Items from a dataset
[Start of Attachment]
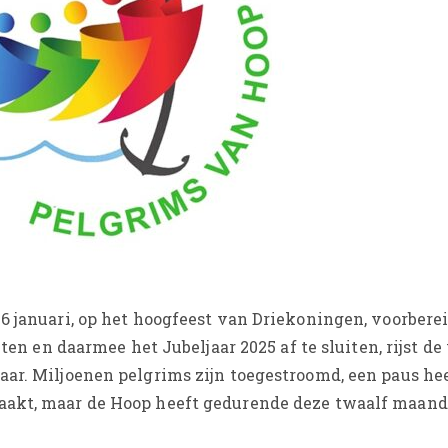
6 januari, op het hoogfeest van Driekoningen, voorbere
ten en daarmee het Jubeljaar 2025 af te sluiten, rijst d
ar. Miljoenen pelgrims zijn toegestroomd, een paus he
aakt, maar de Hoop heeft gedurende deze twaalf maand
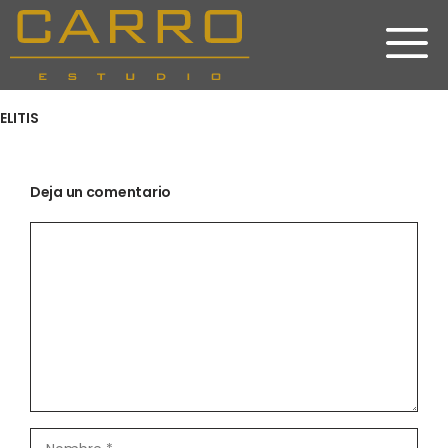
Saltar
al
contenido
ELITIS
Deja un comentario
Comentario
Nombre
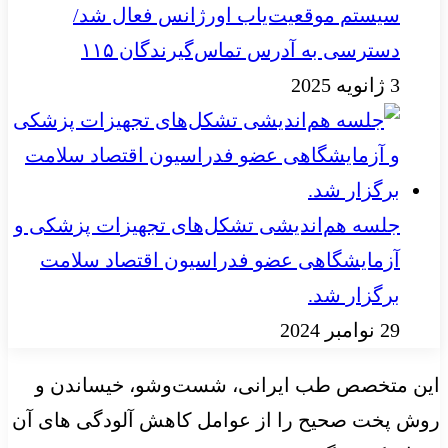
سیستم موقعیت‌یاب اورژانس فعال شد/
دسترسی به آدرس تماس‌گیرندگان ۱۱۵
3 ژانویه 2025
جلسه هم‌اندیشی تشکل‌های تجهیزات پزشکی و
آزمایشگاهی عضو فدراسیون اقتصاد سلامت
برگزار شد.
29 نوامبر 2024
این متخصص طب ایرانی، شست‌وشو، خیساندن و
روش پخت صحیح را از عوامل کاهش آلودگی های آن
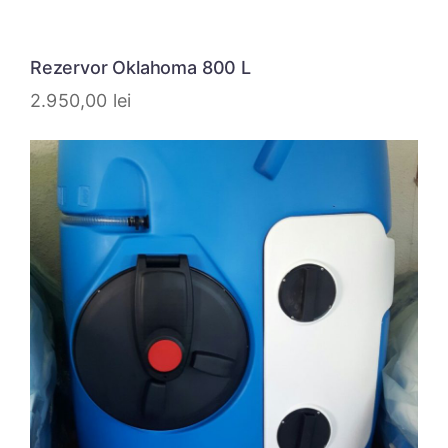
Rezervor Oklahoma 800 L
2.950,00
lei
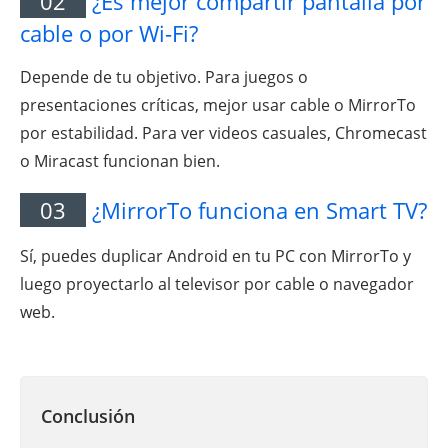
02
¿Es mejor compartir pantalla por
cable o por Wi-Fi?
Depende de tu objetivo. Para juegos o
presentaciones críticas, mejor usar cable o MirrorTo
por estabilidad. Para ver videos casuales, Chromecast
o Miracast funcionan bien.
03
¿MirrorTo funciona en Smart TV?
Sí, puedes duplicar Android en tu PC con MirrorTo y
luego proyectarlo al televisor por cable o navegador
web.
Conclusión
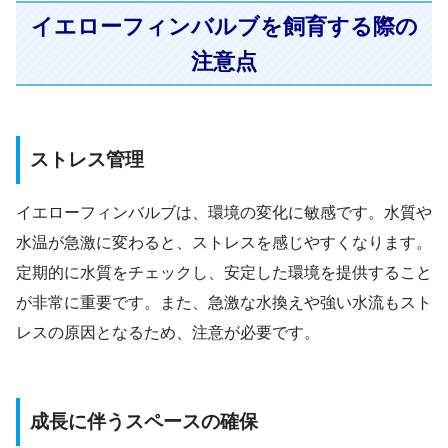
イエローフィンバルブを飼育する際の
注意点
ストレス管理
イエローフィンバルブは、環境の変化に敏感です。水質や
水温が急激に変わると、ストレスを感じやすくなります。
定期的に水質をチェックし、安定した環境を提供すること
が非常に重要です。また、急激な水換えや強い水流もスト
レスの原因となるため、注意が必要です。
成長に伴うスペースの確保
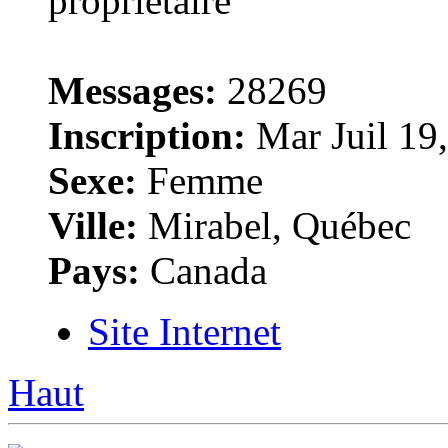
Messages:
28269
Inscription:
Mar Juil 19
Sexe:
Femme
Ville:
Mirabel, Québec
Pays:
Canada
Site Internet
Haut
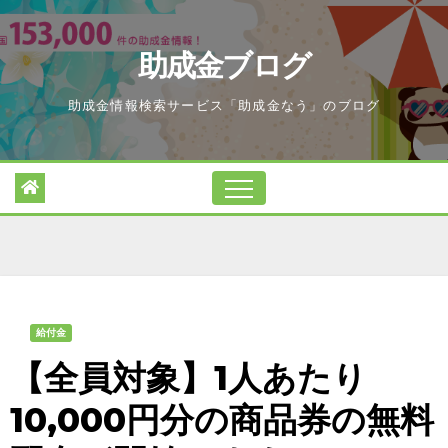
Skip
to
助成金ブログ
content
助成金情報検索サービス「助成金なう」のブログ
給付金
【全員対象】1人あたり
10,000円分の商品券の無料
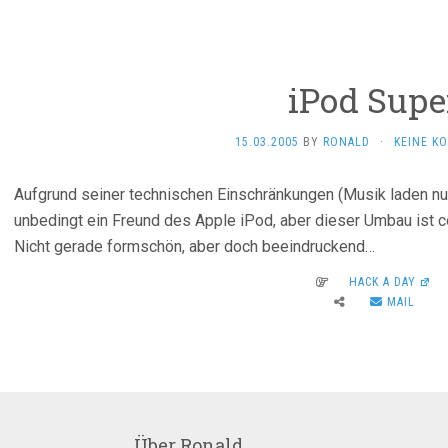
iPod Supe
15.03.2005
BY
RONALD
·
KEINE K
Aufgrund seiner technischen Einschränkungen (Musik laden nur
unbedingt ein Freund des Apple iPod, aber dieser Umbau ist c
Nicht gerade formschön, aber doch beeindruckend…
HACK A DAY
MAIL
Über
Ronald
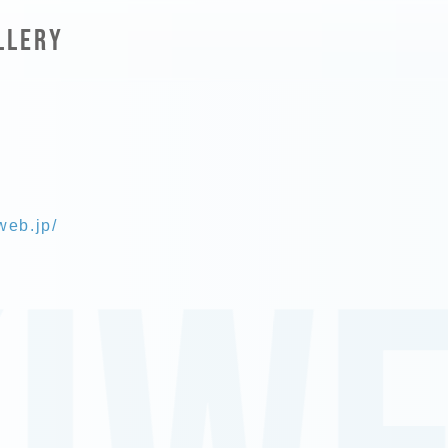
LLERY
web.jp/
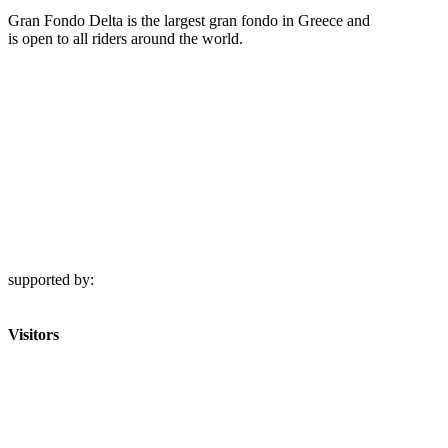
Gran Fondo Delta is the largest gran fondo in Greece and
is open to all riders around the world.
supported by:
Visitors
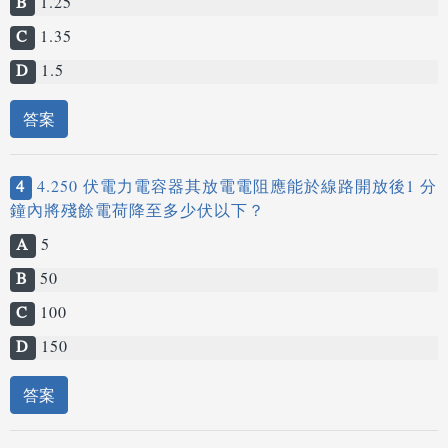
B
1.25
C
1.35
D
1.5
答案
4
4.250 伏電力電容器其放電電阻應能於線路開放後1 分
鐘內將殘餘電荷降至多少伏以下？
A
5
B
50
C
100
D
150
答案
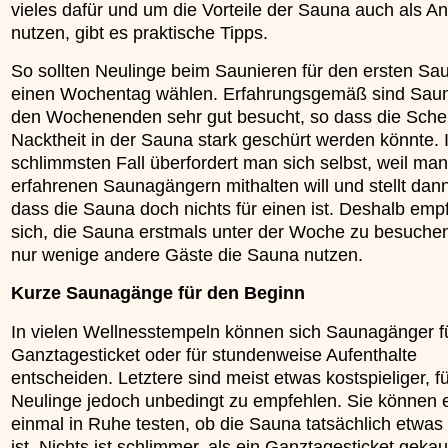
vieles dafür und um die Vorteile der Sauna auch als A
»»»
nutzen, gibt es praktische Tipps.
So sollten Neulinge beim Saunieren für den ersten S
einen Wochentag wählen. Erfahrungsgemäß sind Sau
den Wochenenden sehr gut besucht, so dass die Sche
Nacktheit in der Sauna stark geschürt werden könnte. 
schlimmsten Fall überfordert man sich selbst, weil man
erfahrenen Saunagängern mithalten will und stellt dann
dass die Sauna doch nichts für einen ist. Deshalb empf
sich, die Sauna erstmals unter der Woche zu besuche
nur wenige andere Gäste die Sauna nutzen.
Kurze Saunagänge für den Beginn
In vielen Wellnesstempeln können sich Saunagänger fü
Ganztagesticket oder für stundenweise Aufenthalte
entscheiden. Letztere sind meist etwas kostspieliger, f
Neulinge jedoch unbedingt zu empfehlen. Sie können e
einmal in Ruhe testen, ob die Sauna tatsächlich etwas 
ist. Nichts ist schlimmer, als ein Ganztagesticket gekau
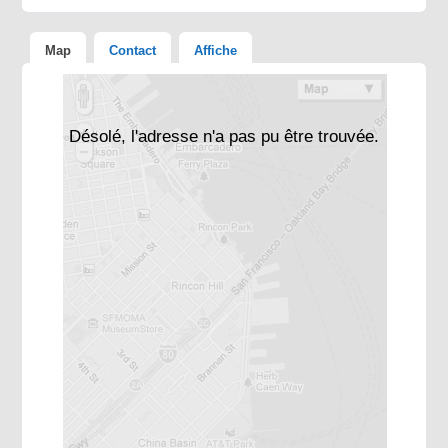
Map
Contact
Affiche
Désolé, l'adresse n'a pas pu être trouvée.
[End of Attachment]
→ **WORK INSTRUCTION**
Word for word, please reproduce each entry above and leave out every picture.

→ **ANSWER AREA**
6 januari, op het hoogfeest van Driekoningen, voorbere
ten en daarmee het Jubeljaar 2025 af te sluiten, rijst d
ar. Miljoenen pelgrims zijn toegestroomd, een paus he
aakt, maar de Hoop heeft gedurende deze twaalf maand
Saltar
al
contenido
ELITIS
Deja un comentario
Comentario
Nombre
سیستم موقعیت‌یاب اورژانس فعال شد/
دسترسی به آدرس تماس‌گیرندگان ۱۱۵
3 ژانویه 2025
جلسه هم‌اندیشی تشکل‌های تجهیزات پزشکی و
آزمایشگاهی عضو فدراسیون اقتصاد سلامت
برگزار شد.
29 نوامبر 2024
این متخصص طب ایرانی، شست‌وشو، خیساندن و
روش پخت صحیح را از عوامل کاهش آلودگی های آن
Rezervor Oklahoma 800 L
2.950,00
lei
02
¿Es mejor compartir pantalla por
cable o por Wi-Fi?
Depende de tu objetivo. Para juegos o
presentaciones críticas, mejor usar cable o MirrorTo
por estabilidad. Para ver videos casuales, Chromecast
o Miracast funcionan bien.
03
¿MirrorTo funciona en Smart TV?
Sí, puedes duplicar Android en tu PC con MirrorTo y
luego proyectarlo al televisor por cable o navegador
web.
Conclusión
イエローフィンバルブを飼育する際の
注意点
ストレス管理
イエローフィンバルブは、環境の変化に敏感です。水質や
水温が急激に変わると、ストレスを感じやすくなります。
定期的に水質をチェックし、安定した環境を提供すること
が非常に重要です。また、急激な水換えや強い水流もスト
レスの原因となるため、注意が必要です。
成長に伴うスペースの確保
Messages:
28269
Inscription:
Mar Juil 19
Sexe:
Femme
Ville:
Mirabel, Québec
Pays:
Canada
Site Internet
Haut
Skip
to
助成金ブログ
content
助成金情報検索サービス「助成金なう」のブログ
給付金
【全員対象】1人あたり
10,000円分の商品券の無料
iPod Supe
15.03.2005
BY
RONALD
·
KEINE K
Aufgrund seiner technischen Einschränkungen (Musik laden nur
unbedingt ein Freund des Apple iPod, aber dieser Umbau ist c
Nicht gerade formschön, aber doch beeindruckend…
HACK A DAY
MAIL
Über
Ronald
LLERY
web.jp/
Gran Fondo Delta is the largest gran fondo in Greece and
is open to all riders around the world.
supported by:
Visitors
B
1.25
C
1.35
D
1.5
答案
4
4.250 伏電力電容器其放電電阻應能於線路開放後1 分
鐘內將殘餘電荷降至多少伏以下？
A
5
B
50
C
100
D
150
答案
vieles dafür und um die Vorteile der Sauna auch als A
»»»
nutzen, gibt es praktische Tipps.
So sollten Neulinge beim Saunieren für den ersten S
einen Wochentag wählen. Erfahrungsgemäß sind Sau
den Wochenenden sehr gut besucht, so dass die Sche
Nacktheit in der Sauna stark geschürt werden könnte. 
schlimmsten Fall überfordert man sich selbst, weil man
erfahrenen Saunagängern mithalten will und stellt dann
dass die Sauna doch nichts für einen ist. Deshalb empf
sich, die Sauna erstmals unter der Woche zu besuche
nur wenige andere Gäste die Sauna nutzen.
Kurze Saunagänge für den Beginn
In vielen Wellnesstempeln können sich Saunagänger fü
Ganztagesticket oder für stundenweise Aufenthalte
entscheiden. Letztere sind meist etwas kostspieliger, f
Neulinge jedoch unbedingt zu empfehlen. Sie können e
einmal in Ruhe testen, ob die Sauna tatsächlich etwas 
ist. Nichts ist schlimmer, als ein Ganztagesticket gekau
Map
Contact
Affiche
Désolé, l'adresse n'a pas pu être trouvée.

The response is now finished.